EXERCISE INSTRUCTIONS
Copy out the lines below that hold the word "Hãng".

MATERIAL SUPPLIED
★ ★ ★ ★

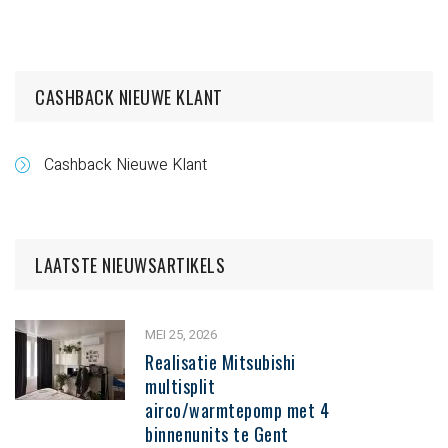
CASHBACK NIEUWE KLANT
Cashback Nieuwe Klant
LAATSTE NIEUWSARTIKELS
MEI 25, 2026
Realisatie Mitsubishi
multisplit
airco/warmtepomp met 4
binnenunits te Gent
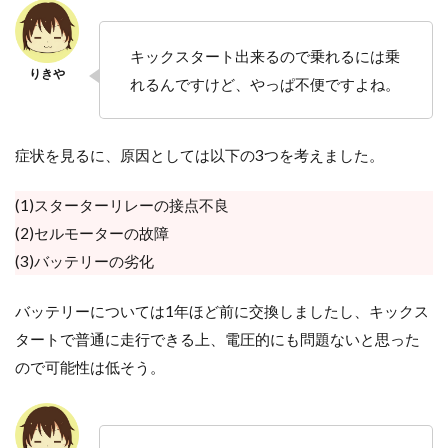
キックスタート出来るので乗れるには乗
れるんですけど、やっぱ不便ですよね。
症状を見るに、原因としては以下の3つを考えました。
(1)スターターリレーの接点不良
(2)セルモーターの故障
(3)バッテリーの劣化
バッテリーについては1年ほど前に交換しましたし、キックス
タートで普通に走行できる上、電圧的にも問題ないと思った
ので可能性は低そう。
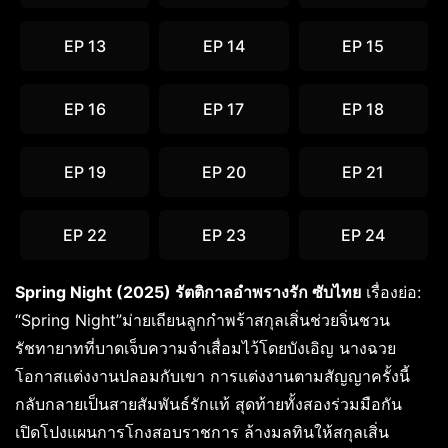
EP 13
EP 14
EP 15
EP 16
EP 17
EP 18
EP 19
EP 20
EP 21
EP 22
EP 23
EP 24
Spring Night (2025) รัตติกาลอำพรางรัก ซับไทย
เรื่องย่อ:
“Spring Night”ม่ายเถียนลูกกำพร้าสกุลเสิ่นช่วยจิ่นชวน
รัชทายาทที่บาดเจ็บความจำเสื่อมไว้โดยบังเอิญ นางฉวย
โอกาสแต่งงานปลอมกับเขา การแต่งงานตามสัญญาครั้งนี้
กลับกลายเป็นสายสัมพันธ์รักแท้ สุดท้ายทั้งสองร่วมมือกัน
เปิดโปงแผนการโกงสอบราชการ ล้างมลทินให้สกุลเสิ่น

★ ★ ★ ★

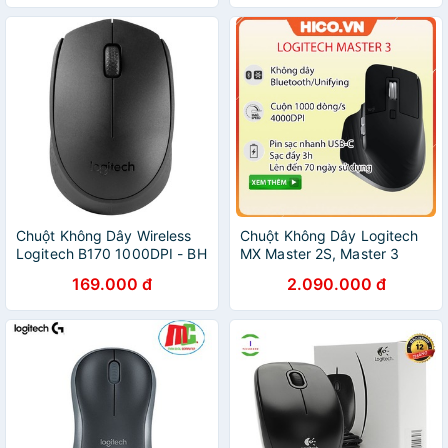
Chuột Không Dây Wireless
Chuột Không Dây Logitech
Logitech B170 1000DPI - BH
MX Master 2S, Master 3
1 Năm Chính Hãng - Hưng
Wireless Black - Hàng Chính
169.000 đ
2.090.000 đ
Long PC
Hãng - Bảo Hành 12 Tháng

★ ★ ★ ★

RESULT OF THIS EXERCISE
1 Năm Chính Hãng - Hưng
Hãng - Bảo Hành 12 Tháng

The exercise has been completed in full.